Doch das gilt sogar nur bei überirdischen Leitungen: „In diesen Bereichen könnten jedoch Höchstspannungs-Gleichstromerdkabel verlegt werden.“ Eine generelle Mindestabstandsregel gebe es demnach nicht, so die BNetzA in Kapitel „0.3.7.1 Mensch, einschließlich der menschlichen Gesundheit“ besagter „Bedarfsermittlung 2017-2030“.
Und auch das EnLAG bewertet die Netzagentur sichtlich anders als das Bundesamt für Strahlenschutz. Die EnLAG- „Zielrichtung liegt nicht im Schutz vor elektromagnetischer Strahlung“. Stattdessen regle es lediglich jene „technisch und wirtschaftlich effizienten Teilabschnitte“, auf denen „neu zu bauende Höchstspannungsleitungen erdverkabelt werden, wenn die Leitung in bestimmten Abständen (weniger als 200 bzw. 400 m) zu Wohngebäuden errichtet werden soll“.
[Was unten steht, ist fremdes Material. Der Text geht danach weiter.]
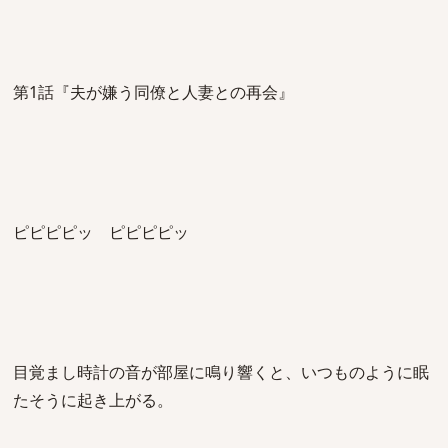
第1話『夫が嫌う同僚と人妻との再会』
ピピピピッ ピピピピッ
目覚まし時計の音が部屋に鳴り響くと、いつものように眠
たそうに起き上がる。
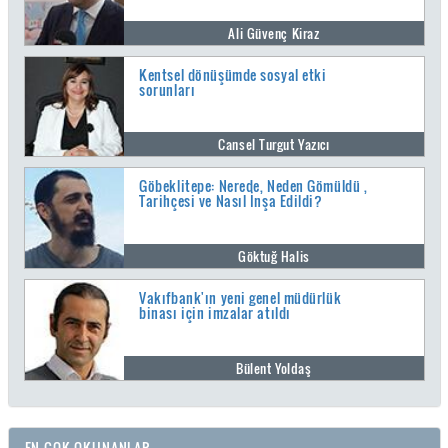
Ali Güvenç Kiraz
Kentsel dönüşümde sosyal etki
sorunları
Cansel Turgut Yazıcı
Göbeklitepe: Nerede, Neden Gömüldü ,
Tarihçesi ve Nasıl İnşa Edildi?
Göktuğ Halis
Vakıfbank'ın yeni genel müdürlük
binası için imzalar atıldı
Bülent Yoldaş
EN ÇOK OKUNANLAR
Damit postuliert die BNetzA einerseits: „Die im EnLAG normierten Abstände stellen keine Mindestabstände für Höchstspannungsfreileitungen dar.“ Was das BfS ja offensichtlich anders wertet. Doch die BNetzA geht noch weiter: „Es besteht grundsätzlich keine Verpflichtung zur Teilverkabelung. Gründe für die gewählten Abstände oder gar eine wissenschaftliche Herleitung sind in der Begründung des Gesetzesentwurfs zum EnLAG nicht enthalten.“ Da haben Politiker den vom Leitungsbau Betroffenen gerade in Bayern Anderes versprochen.
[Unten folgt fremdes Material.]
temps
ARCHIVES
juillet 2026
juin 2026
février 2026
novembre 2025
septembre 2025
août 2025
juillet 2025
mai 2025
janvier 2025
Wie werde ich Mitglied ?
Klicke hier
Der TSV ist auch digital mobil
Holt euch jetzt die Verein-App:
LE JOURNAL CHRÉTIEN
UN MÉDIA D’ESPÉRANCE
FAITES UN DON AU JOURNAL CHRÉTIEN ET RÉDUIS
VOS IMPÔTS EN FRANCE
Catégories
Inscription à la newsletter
Ein Sprecher der BNetzA legt in einem Schreiben an die Redaktion gar noch eins drauf: „Es lassen sich keine pauschalen Kriterien festlegen, anhand derer der Wohnumfeldschutz eindeutig bemessen werden kann.“ Zwar müssten sich die Übertragungsnetzbetreiber, die die Leitungen bauen sollen, in den bald folgenden Verfahrensschritten Bundesfachplanung und Planfeststellung (PFS) an Recht und Gesetz halten. Aber weil in der PFS „eine konkrete Abstandsregelung gesetzlich nicht vorgeschrieben ist, kann die BNetzA diese den ÜNB nicht vorgeben“. Dabei scheint es egal, ob die Trassen überirdisch oder unterirdisch verlaufen sollen.
Ob das die potenziellen Anwohner schon wissen?